Impact of Clutch Relocation on Green Turtle Offspring

  • Published source details Pintus K.J., Godley B.J., McGowan A. & Broderick A.C. (2009) Impact of Clutch Relocation on Green Turtle Offspring. Journal of Wildlife Management, 73, 1151-1157.

Actions

This study is summarised as evidence for the following.

Action Category

Relocate nests/eggs to a nearby natural setting (not including hatcheries): Sea turtles

Action Link
Reptile Conservation
  1. Relocate nests/eggs to a nearby natural setting (not including hatcheries): Sea turtles

    A replicated, randomized, controlled study in 2006 on a sandy beach on Ascension Island (Pintus et al. 2009) found that relocating green turtle Chelonia mydas eggs from nests in the tidal zone resulted in lower hatching success compared to in situ nests laid above the tidal zone.
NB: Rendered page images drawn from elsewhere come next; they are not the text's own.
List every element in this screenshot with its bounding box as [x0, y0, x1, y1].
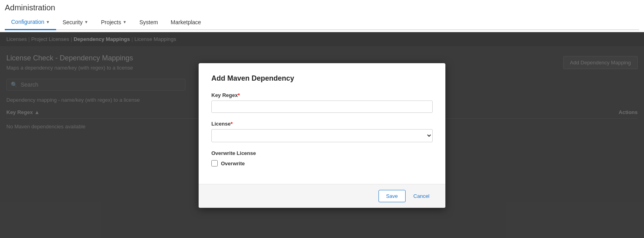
- chevron-down-icon: ▼: [84, 20, 88, 24]
- nav-item-projects[interactable]: Projects ▼: [95, 15, 133, 29]
- nav-item-security[interactable]: Security ▼: [56, 15, 94, 29]
- save-button[interactable]: Save: [379, 190, 406, 202]
- license-select[interactable]: [211, 129, 433, 142]
- nav-bar: Configuration ▼ Security ▼ Projects ▼ Sy…: [5, 15, 639, 30]
- page-content: Licenses | Project Licenses | Dependency…: [0, 32, 644, 238]
- nav-item-marketplace[interactable]: Marketplace: [164, 15, 207, 29]
- chevron-down-icon: ▼: [123, 20, 127, 24]
- modal-overlay: Add Maven Dependency Key Regex* License*: [0, 32, 644, 238]
- nav-item-configuration[interactable]: Configuration ▼: [5, 15, 56, 30]
- overwrite-checkbox-label[interactable]: Overwrite: [221, 161, 245, 166]
- license-label: License*: [211, 121, 433, 127]
- chevron-down-icon: ▼: [46, 20, 50, 24]
- modal-title: Add Maven Dependency: [211, 74, 433, 83]
- required-indicator: *: [230, 121, 232, 127]
- app-title: Administration: [5, 3, 639, 12]
- overwrite-license-section-label: Overwrite License: [211, 150, 433, 156]
- required-indicator: *: [238, 92, 240, 98]
- modal-dialog: Add Maven Dependency Key Regex* License*: [199, 63, 445, 208]
- modal-footer: Save Cancel: [199, 184, 445, 208]
- nav-item-system[interactable]: System: [133, 15, 164, 29]
- key-regex-input[interactable]: [211, 101, 433, 113]
- overwrite-license-group: Overwrite License Overwrite: [211, 150, 433, 166]
- overwrite-checkbox[interactable]: [211, 160, 218, 166]
- key-regex-group: Key Regex*: [211, 92, 433, 113]
- cancel-button[interactable]: Cancel: [410, 190, 433, 202]
- license-group: License*: [211, 121, 433, 142]
- modal-body: Add Maven Dependency Key Regex* License*: [199, 63, 445, 184]
- app-header: Administration Configuration ▼ Security …: [0, 0, 644, 32]
- overwrite-checkbox-row: Overwrite: [211, 160, 433, 166]
- key-regex-label: Key Regex*: [211, 92, 433, 98]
Hatching success was lower for relocated nests (66% and 67%) compared to natural nests laid further up the beach (86%). One relocation method (collecting eggs during laying process) resulted in more early-stage dead embryos compared to in situ nests (22 vs 9/nest) and the other method (nest excavation) in more late-stage dead embryos (17 vs 7/nest). In March–April, a 1 km stretch of beach was searched for nesting females. Nests in the tidal area (doomed nests) were relocated close to one of 23 natural nests laid further up the beach (23 locations further up the beach, with 2 relocated nests and 1 natural nest/location). Eggs were relocated by excavating the nest following completion of nesting; or by removing eggs from the chamber during the laying process. After hatchling emergence nests were excavated to assess hatching success.